Nicole McCarthy, A Summoning, Heavy Feather Review, 2022

Reviewed by Jesi Buell

[Review Guidelines]

We can live and linger forever inside a frame.

A Summoning is built around the conceit of a house as the physical manifestation of memory. Throughout the book, McCarthy explores how we try to preserve our lives in things—in our homes, our books, our pictures. In one scene, her husband is taking pictures of them, wanting to relive moments he missed while he was away on deployment. There is a futility in trying to hold life 'inside a frame,' whether in a photo or walls. While we might try to capture a remembrance, we can only ever summon it, a semblance of it, through these approximations.

McCarthy uses a common convention in creative nonfiction books where the writer has a personal passage and then a scholarly-type passage that expounds upon the main theme of the previous passage and the process repeats. In this case, these 'educational' passages center around memory, from scientific understandings to its roots in mythology. These sections are some of the most successful. While drier in tone, McCarthy does an incredible job blending the informational with the emotional and creates a strong foundation for affective or sentimental attachment to the rest of her story.

Where the author departs from convention is how she uses hybridity and different forms to explore how a life's story is captured, recapitulated, or stored. There are images interwoven with text throughout, mainly blueprints that become structure for the poems they contain. McCarthy attempts to mirror the physical act of recall through text, too. At different points, she includes several pages of the same memory, altered and overlapping, to illustrate how a story changes in iteration. This technique shows how a minute change causes a significant difference in the understanding of a story.

For years my body belonged to his body—my hair, my tongue, the valley between my hips, the freckle behind my knee—his for occasional devotion, for revision, for relief, for perception, for sound and silence, for abuse.

Violence and loss are pervasive in these pages. Trauma seems to either take memories away or to embed them deeper into the psyche. We see most misfortune stem from the narrator's relationships, primarily with men. Different male characters interact with memories, both their own and the narrators, which scar or gaslight or disappear. The narrator acknowledges the complexity of these relationships alongside Interference Theory, which states that "[t]here is nothing to protect us from false or misleading memories being planted by others or by ourselves." She is conscious that her own understanding might be flawed and even wrong, but that doesn't prevent these recollections from haunting her. The reader can't help but ask what is real when memory is malleable.

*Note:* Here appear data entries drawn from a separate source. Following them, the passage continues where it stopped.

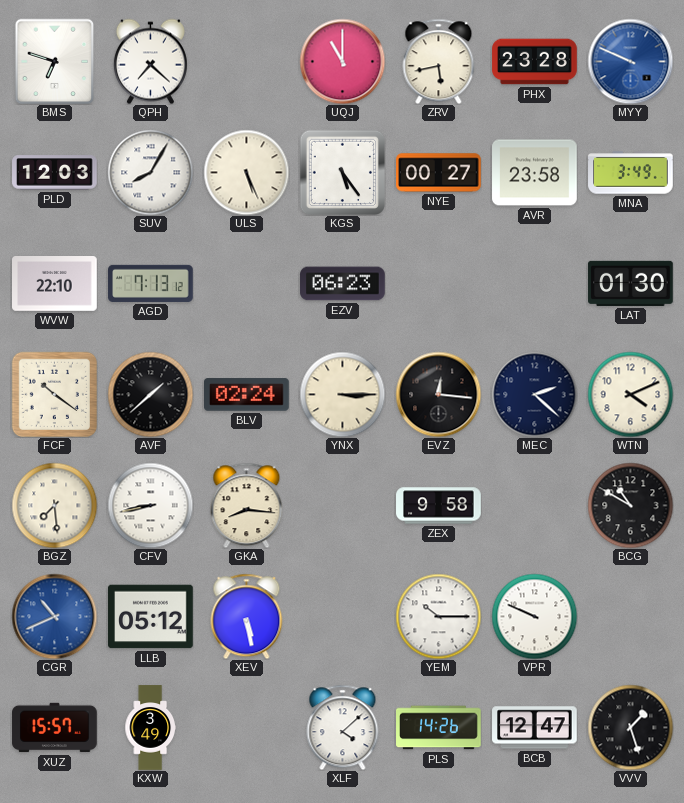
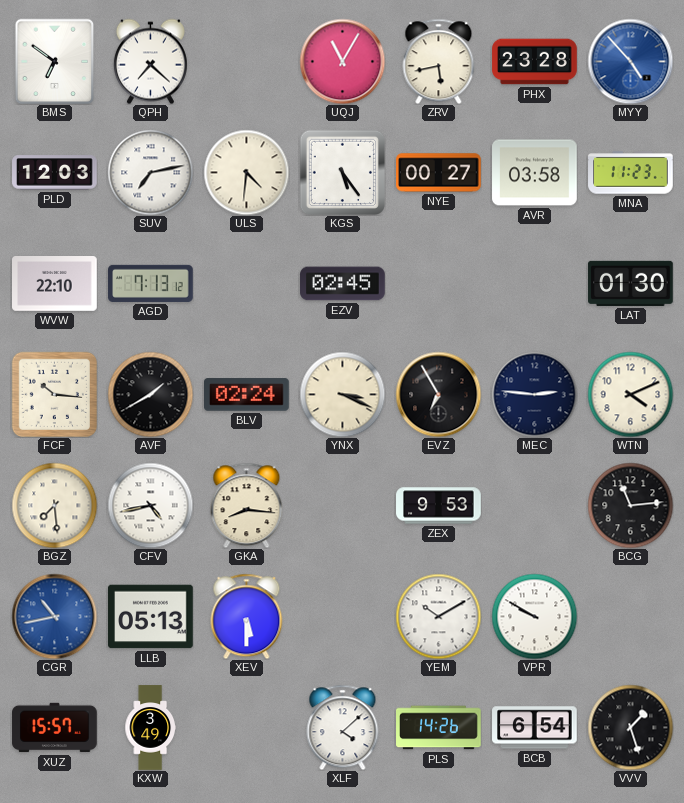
BMS: 6:48 -> 6:51
UQJ: 11:00 -> 11:05
MYY: 9:49 -> 4:53
SUV: 8:05 -> 7:13
ULS: 5:26 -> 4:31
AVR: 23:58 -> 03:58
MNA: 3:49 -> 11:23
EZV: 06:23 -> 02:45
FCF: 10:21 -> 10:16
AVF: 1:38 -> 1:40
YNX: 3:15 -> 3:19
EVZ: 12:16 -> 6:55
MEC: 2:22 -> 2:46
CFV: 8:43 -> 4:43
ZEX: 9:58 -> 9:53
BCG: 10:50 -> 11:14
CGR: 10:41 -> 10:43
LLB: 05:12 -> 05:13
XEV: 5:28 -> 5:30
YEM: 10:15 -> 10:10
VPR: 9:49 -> 9:50
BCB: 12:47 -> 6:54
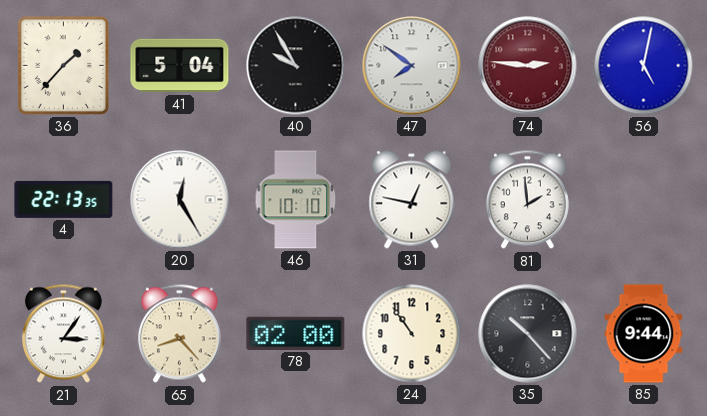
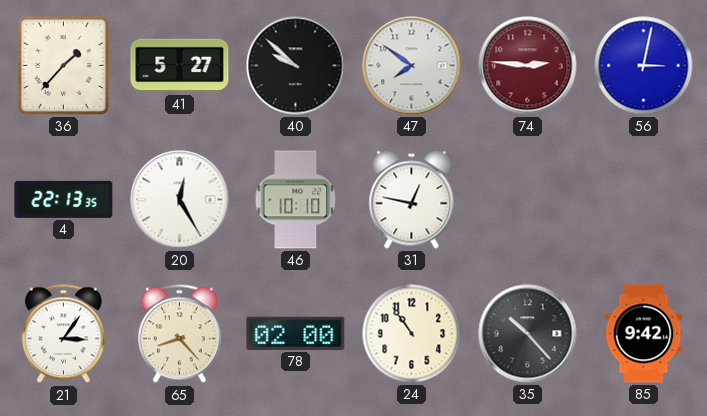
41: 5:04 -> 5:27
40: 9:55 -> 9:52
56: 5:02 -> 3:02
81: 1:59 -> none
85: 9:44 -> 9:42
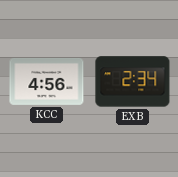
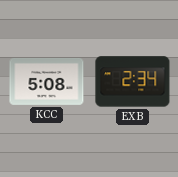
KCC: 4:56 -> 5:08
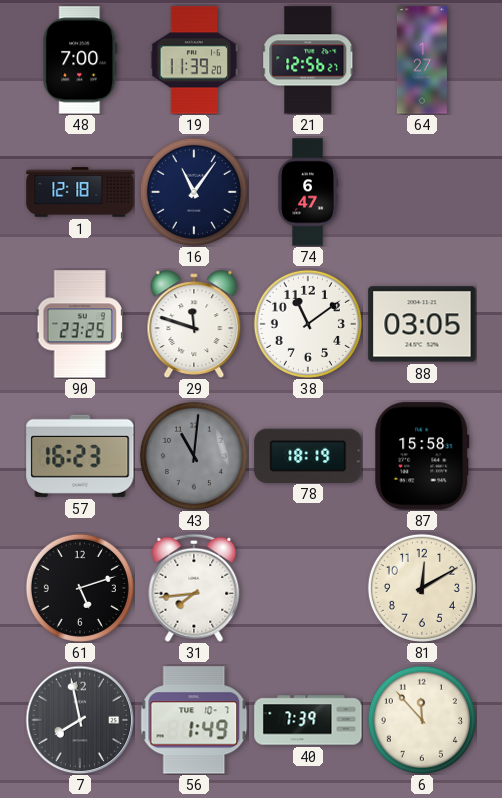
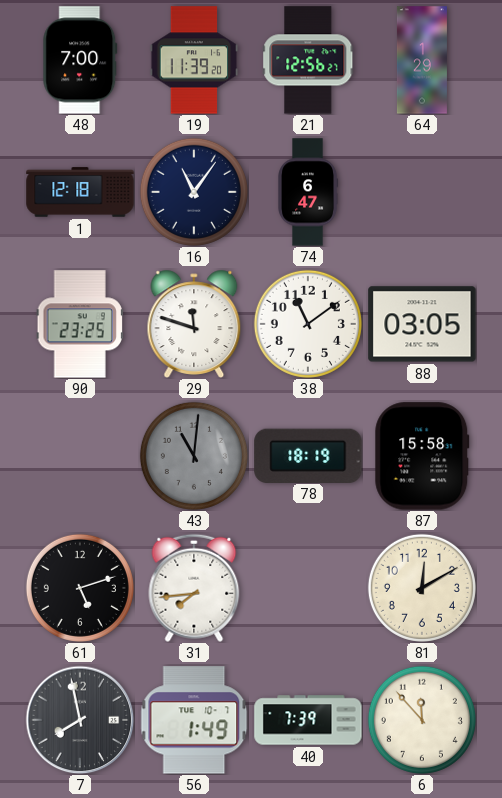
64: 1:27 -> 1:29
57: 16:23 -> none
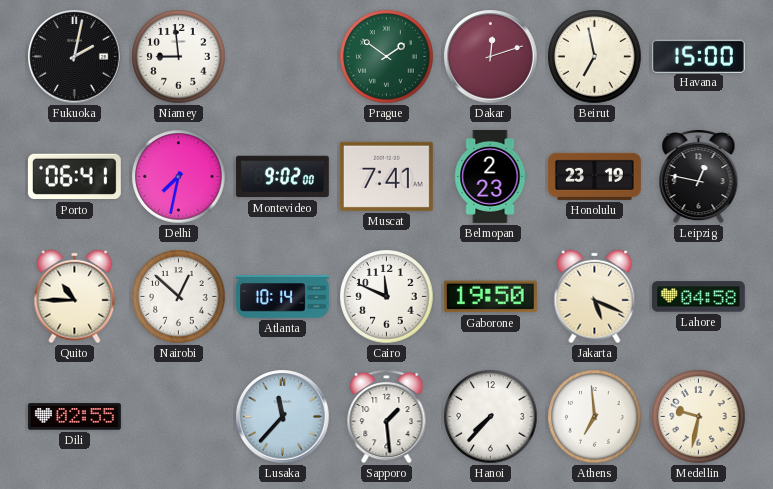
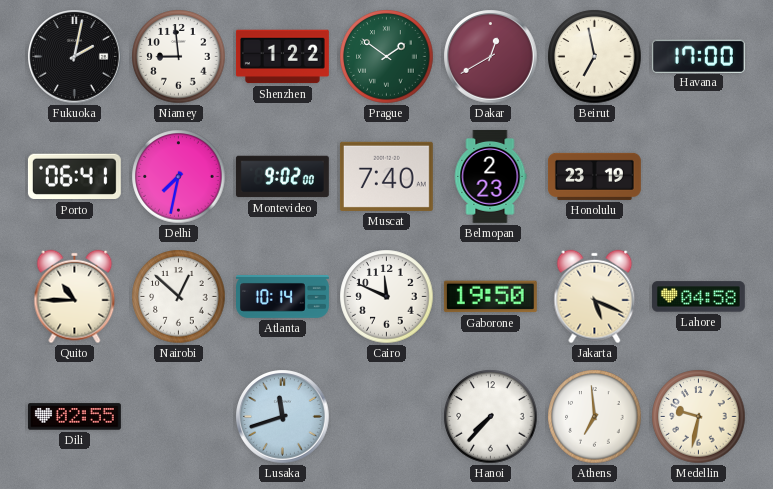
Shenzhen: none -> 1:22
Dakar: 12:12 -> 12:40
Havana: 15:00 -> 17:00
Muscat: 7:41 -> 7:40
Leipzig: 12:47 -> none
Lusaka: 11:37 -> 11:42
Sapporo: 1:29 -> none
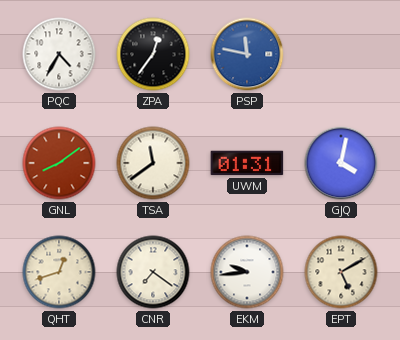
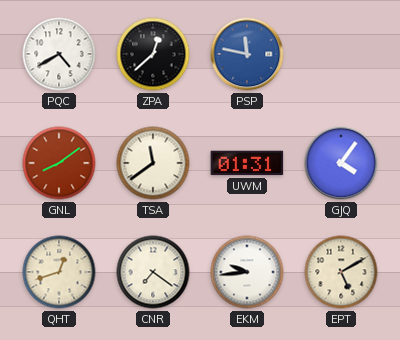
PQC: 4:35 -> 4:40
ZPA: 12:36 -> 12:38
GJQ: 4:02 -> 4:06
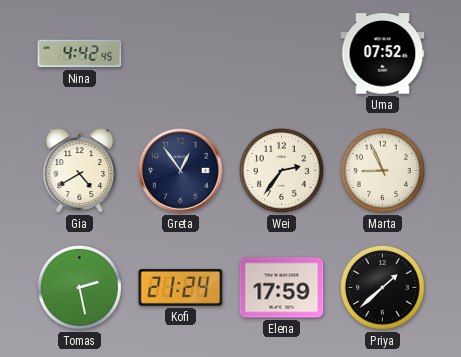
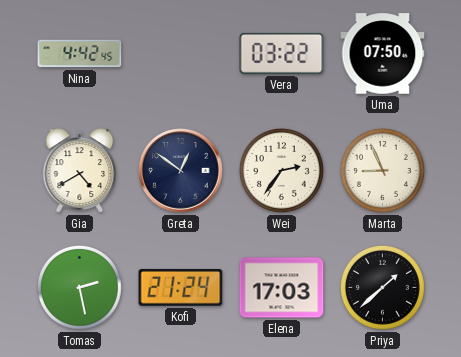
Vera: none -> 03:22
Uma: 07:52 -> 07:50
Greta: 12:54 -> 12:51
Elena: 17:59 -> 17:03
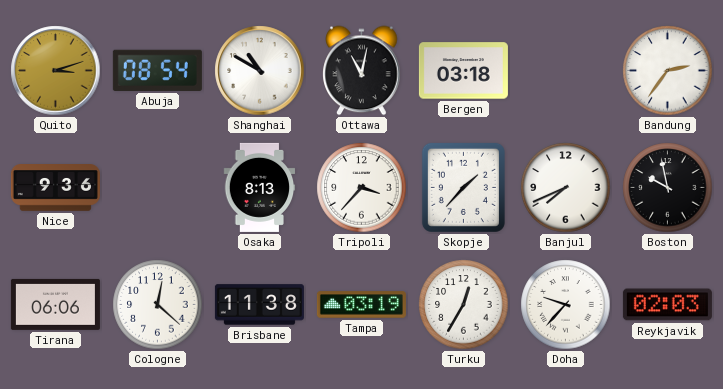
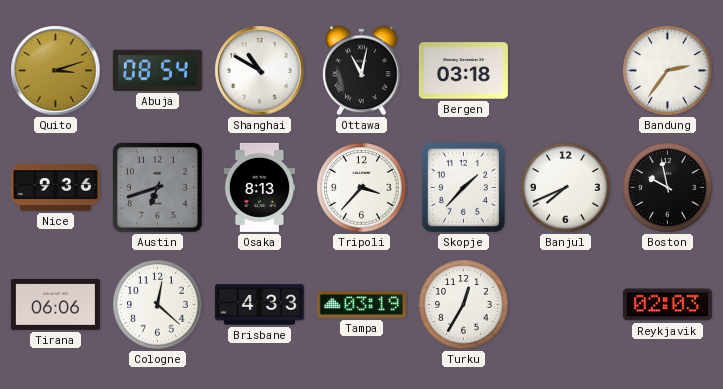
Austin: none -> 6:42
Brisbane: 11:38 -> 4:33
Doha: 9:37 -> none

The struggle centered in this work is that people try to make something impermanent permanent. We build a monument, a home for our memories, and we live in them and find comfort there, even in our trauma. McCarthy makes it clear that memory isn't something stored away in an attic. It is performative; we set it to "music and meter" and we try to remember our memories through words, music, film, and movement. Yet, McCarthy quotes Plato, who thought writing was not "the potion for remembering, but for reminding." We build things to house our stories, which in turn become our selves. We embody our memories or lose them and, at the same time, we know that memory is changed by our unstable and changing brain and by an unstable and changing understanding of the world around us. Our relationship to a specific memory affects how we interact or perform with others, but it is always evolving and it is only a shade of the actual occurrence. People devote so much time and so much energy to creating, to remembering. McCarthy would say we devote so much to memory because in those spaces, in their depths, is where we find a kernel of recognition, where we can summon something close to a home.